[Opening Source information section]
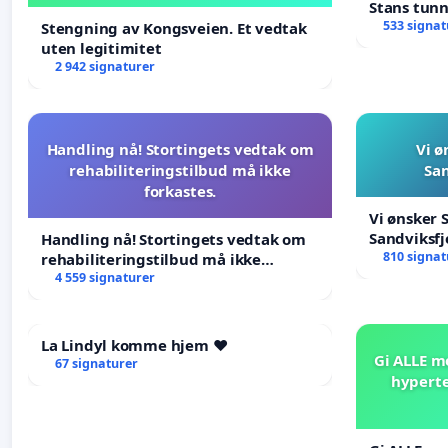
Stans tun
533 signat
Stengning av Kongsveien. Et vedtak
uten legitimitet
2 942 signaturer
Handling nå! Stortingets vedtak om
Vi ø
rehabiliteringstilbud må ikke
San
forkastes.
Vi ønsker 
Sandviksfj
Handling nå! Stortingets vedtak om
810 signat
rehabiliteringstilbud må ikke
forkastes.
4 559 signaturer
La Lindyl komme hjem ❤️
Gi ALLE m
67 signaturer
hyperte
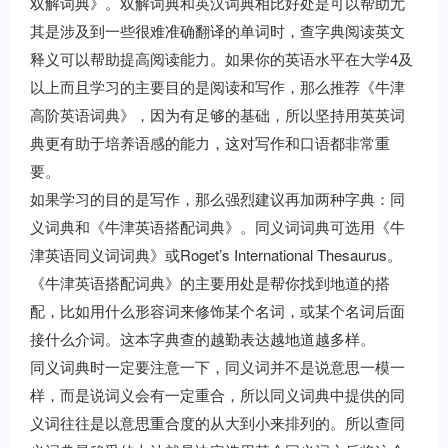
双解词典》。双解词典和英汉词典相比好处是可以帮助尤
其是涉及到一些很难准确翻译的单词时，查字典阅读英文
释义可以帮助提高阅读能力。如果你的英语水平在大学4及
以上而且学习的主要目的是阅读和写作，那么推荐《牛津
高阶英语词典》，因为有足够的基础，所以坚持用英英词
典更有助于培养语感的能力，这对写作和口语都非常重
要。
如果学习的目的是写作，那么强烈建议再加两种字典：同
义词典和《牛津英语搭配词典》。同义词词典可选用《牛
津英语同义词词典》或Roget’s International Thesaurus。
《牛津英语搭配词典》的主要用处是帮你找到地道的搭
配，比如用什么形容词来修饰某个名词，或某个名词后面
接什么介词。这本字典查的越勤表达越地道越多样。
同义词典时一定要注意一下，同义词并不是说意思一模一
样，而是说词义会有一定重合，所以同义词典中提供的同
义词往往是以意思重合度的从大到小来排列的。所以查同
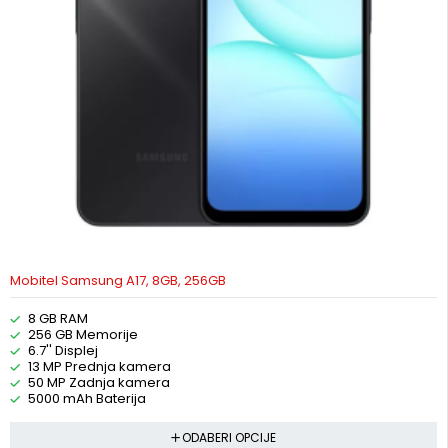
Mobitel Samsung A17, 8GB, 256GB
8 GB RAM
256 GB Memorije
6.7'' Displej
13 MP Prednja kamera
50 MP Zadnja kamera
5000 mAh Baterija
ODABERI OPCIJE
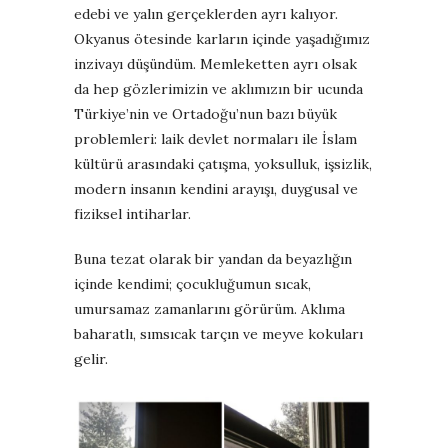
edebi ve yalın gerçeklerden ayrı kalıyor.
Okyanus ötesinde karların içinde yaşadığımız
inzivayı düşündüm. Memleketten ayrı olsak
da hep gözlerimizin ve aklımızın bir ucunda
Türkiye’nin ve Ortadoğu’nun bazı büyük
problemleri: laik devlet normaları ile İslam
kültürü arasındaki çatışma, yoksulluk, işsizlik,
modern insanın kendini arayışı, duygusal ve
fiziksel intiharlar.
Buna tezat olarak bir yandan da beyazlığın
içinde kendimi; çocukluğumun sıcak,
umursamaz zamanlarını görürüm. Aklıma
baharatlı, sımsıcak tarçın ve meyve kokuları
gelir.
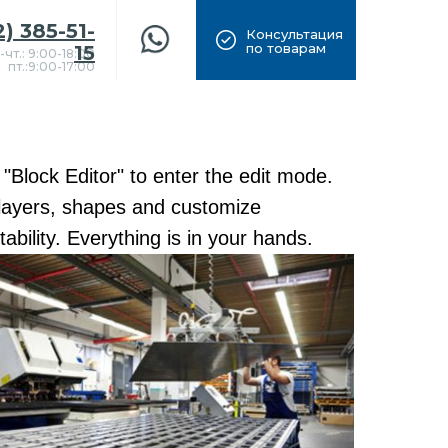
2) 385-51-
Консультация
по товарам
15
-чт.: 9:00-18:00
пт.:9:00-17:00
 "Block Editor" to enter the edit mode.
layers, shapes and customize
ability. Everything is in your hands.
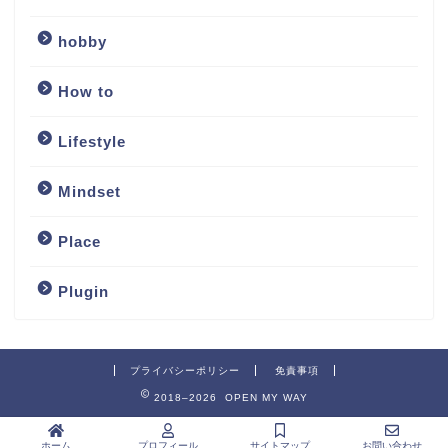
hobby
How to
Lifestyle
Mindset
Place
Plugin
プライバシーポリシー
免責事項
2018–2026 OPEN MY WAY
ホーム
プロフィール
サイトマップ
お問い合わせ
[Closing Source information section]
*Task instructions*
Your answer must be the lines from the one containing "modern insanın kendini arayışı, duygusal ve" through the final line of the entries, duplicated exactly, with both ends kept and all pictures left out.

*Answer section*
modern insanın kendini arayışı, duygusal ve
fiziksel intiharlar.
Buna tezat olarak bir yandan da beyazlığın
içinde kendimi; çocukluğumun sıcak,
umursamaz zamanlarını görürüm. Aklıma
baharatlı, sımsıcak tarçın ve meyve kokuları
gelir.
2) 385-51-
Консультация
по товарам
15
-чт.: 9:00-18:00
пт.:9:00-17:00
 "Block Editor" to enter the edit mode.
layers, shapes and customize
ability. Everything is in your hands.
hobby
How to
Lifestyle
Mindset
Place
Plugin
プライバシーポリシー
免責事項
2018–2026 OPEN MY WAY
ホーム
プロフィール
サイトマップ
お問い合わせ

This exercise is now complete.